Garage-rockin’ record-collector recidivists will call this one an easy layup, but most U.S. rock fans living outside that niche fraternity are (probably blissfully) unaware that the Dutch rock band Golden Earring was more than the sum of “Radar Love” and “Twilight Zone.” In fact, they formed way back in 1961 in their early teens as the Golden Earrings.  There was a long trail of obscure recordings en route to their 18-minute psych-fest cover of the Byrds’ “Eight Miles High” in ’69, which earned the band its first international, er, notoriety and coincided with them becoming singular, so to speak, dropping the S from the end of their name.
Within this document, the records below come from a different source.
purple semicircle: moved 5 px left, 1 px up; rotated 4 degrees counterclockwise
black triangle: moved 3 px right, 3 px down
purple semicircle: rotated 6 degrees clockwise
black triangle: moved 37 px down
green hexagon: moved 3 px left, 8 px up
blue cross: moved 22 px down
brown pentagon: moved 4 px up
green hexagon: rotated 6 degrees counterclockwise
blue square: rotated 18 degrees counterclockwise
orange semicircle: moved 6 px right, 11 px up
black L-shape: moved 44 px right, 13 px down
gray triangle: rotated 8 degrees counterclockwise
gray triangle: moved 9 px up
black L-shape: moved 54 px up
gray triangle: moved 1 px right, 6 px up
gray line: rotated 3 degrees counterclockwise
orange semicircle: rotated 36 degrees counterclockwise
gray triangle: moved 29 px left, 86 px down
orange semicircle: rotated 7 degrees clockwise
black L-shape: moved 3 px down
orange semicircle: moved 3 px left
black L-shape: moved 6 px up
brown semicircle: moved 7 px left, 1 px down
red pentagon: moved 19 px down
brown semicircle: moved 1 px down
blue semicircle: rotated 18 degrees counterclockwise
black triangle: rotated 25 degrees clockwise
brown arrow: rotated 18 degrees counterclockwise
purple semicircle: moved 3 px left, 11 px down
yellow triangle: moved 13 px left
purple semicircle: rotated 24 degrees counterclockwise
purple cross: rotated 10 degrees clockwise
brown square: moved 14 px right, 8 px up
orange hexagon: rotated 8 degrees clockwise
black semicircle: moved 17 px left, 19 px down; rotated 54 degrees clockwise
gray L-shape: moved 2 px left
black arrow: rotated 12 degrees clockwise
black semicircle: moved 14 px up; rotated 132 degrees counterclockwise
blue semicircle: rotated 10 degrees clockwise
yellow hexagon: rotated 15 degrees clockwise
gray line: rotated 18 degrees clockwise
Enter us garage-rock geeks, who love uncovering “before they were stars” recordings from legit bands. Why do we do this? Because there’s a lot of totally obscure crap out there that was never a hit for good reason — it sucked. So when a band had a major hit or two later in life, chances are their youthful stabs at rawk were better than the stuff made by their peers, who realized their true calling involved not musical endeavors but stuff like accounting, garbage collecting, tuna fishing, and rock blogging.

With that, I give you the Golden Earrings’ “That Day” and its semi-related spin-off recording, “Things Go Better (With Coca-Cola),” both off Rubble Collection, Volume 9, the mammoth 20-CD collection of Euro-garage that every true rock fan should hear before dying.